An Italian-led team of astronomers might have struck gold in our journey to understand the Milky Way. Using Hubble and several ground-based telescopes, the researchers discovered that a previously classified globular cluster is not exactly what it seems.
Terzan 5 is a large collection of gravitationally bound stars located 19,000 light-years away from us, towards the bulge of our galaxy. Although it was discovered almost 50 years ago, the new research indicates that it is made of at least two distinct populations of stars that formed in two separate bursts roughly 7 billion years apart. A paper detailing the discovery is published in the Astrophysical Journal, and is available online.
“This requires the Terzan 5 ancestor to have large amounts of gas for a second generation of stars and to be quite massive. At least 100 million times the mass of the Sun,” said Davide Massari, co-author of the study, from INAF, Italy, and the University of Groningen, Netherlands, in a statement.
This incredible property makes Terzan 5 a crucial clue in our understanding of how galaxies form.

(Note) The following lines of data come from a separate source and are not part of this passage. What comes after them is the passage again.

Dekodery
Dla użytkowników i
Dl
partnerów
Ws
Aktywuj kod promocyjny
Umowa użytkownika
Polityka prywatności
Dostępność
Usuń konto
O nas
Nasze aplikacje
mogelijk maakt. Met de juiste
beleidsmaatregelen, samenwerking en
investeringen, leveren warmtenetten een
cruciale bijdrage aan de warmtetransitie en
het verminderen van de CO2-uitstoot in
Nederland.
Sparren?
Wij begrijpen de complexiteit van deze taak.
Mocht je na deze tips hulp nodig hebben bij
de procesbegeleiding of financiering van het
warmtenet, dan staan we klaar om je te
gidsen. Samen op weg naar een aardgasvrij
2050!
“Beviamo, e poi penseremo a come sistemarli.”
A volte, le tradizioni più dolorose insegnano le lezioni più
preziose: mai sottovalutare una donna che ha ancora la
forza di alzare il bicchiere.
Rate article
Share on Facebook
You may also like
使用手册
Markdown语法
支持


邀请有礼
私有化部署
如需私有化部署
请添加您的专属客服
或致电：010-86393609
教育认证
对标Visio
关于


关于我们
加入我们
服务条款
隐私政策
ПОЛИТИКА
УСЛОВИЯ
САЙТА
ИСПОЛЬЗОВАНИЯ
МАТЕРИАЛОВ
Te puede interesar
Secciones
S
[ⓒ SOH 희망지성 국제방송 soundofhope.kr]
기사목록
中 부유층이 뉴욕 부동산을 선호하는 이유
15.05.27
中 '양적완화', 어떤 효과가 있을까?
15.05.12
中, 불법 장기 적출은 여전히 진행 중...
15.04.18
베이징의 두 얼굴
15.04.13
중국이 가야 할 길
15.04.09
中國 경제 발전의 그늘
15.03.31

Its older stellar population is very similar in age and composition to the stars found free floating in the galactic bulge, and the presence of a second star population reveals that the cluster was able to survive undisturbed for billions of years. Studying Terzan 5 is like looking back in time at the building blocks of the Milky Way.
“Some characteristics of Terzan 5 resemble those detected in the giant clumps we see in star-forming galaxies at high-redshift, suggesting that similar assembling processes occurred in the local and in the distant Universe at the epoch of galaxy formation,“ explained lead author Francesco Ferraro of the University of Bologna.
This assessment of Terzan 5 opens the door to a novel understanding of the turbulent past of the Milky Way and could also provide potential clues on how other galaxies formed in the early universe.